L’Eternel lui annonça qu’après sa mort ton peuple la transgresserait à nouveau :
Le Seigneur dit à Moïse : Tandis que tu te reposeras avec tes pères, ce peuple se laissera débaucher par les divinités du pays barbare où il va pénétrer ; et il m’abandonnera et il brisera l’alliance que j’ai conclue avec lui. (Deutéronome 31, 16)"

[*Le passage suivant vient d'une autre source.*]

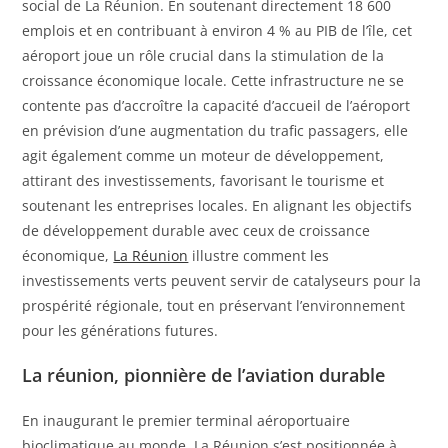
social de La Réunion. En soutenant directement 18 600
emplois et en contribuant à environ 4 % au PIB de l’île, cet
aéroport joue un rôle crucial dans la stimulation de la
croissance économique locale. Cette infrastructure ne se
contente pas d’accroître la capacité d’accueil de l’aéroport
en prévision d’une augmentation du trafic passagers, elle
agit également comme un moteur de développement,
attirant des investissements, favorisant le tourisme et
soutenant les entreprises locales. En alignant les objectifs
de développement durable avec ceux de croissance
économique,
La Réunion
illustre comment les
investissements verts peuvent servir de catalyseurs pour la
prospérité régionale, tout en préservant l’environnement
pour les générations futures.
La réunion, pionnière de l’aviation durable
En inaugurant le premier terminal aéroportuaire
bioclimatique au monde, La Réunion s’est positionnée à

L’exil vint sanctionner le comportement général des enfants d'Israël par rapport à l’alliance du Sinaï depuis la sortie d’Egypte :
La maison d’Israël et la maison de Juda ont rompu l’alliance que j’avais contractée avec leurs ancêtres (Jérémie 11, 10).
L'exil exprimait la rupture de l’alliance avec Abraham, l'alliance de la Geoulah. Le livre souligne la sévérité du jugement :
"L’une des pertes les plus dramatiques que tu subis fut le privilège de posséder la parole divine. D’elle tu ne pouvais plus te référer qu’au passé, ou, par un mouvement d’espoir, au futur."
La lumière qui brillait sur la période d’exil n’était que celle des hommes et non plus celle de Dieu :
"Pendant toute cette période, Israël, tu perdis ton identité véritable, ou, tout au moins, tu l'enfouis au tréfonds de toi-même. En vérité, tu n’as jamais encore été toi-même. Tu as vécu une interminable crise d’adolescence."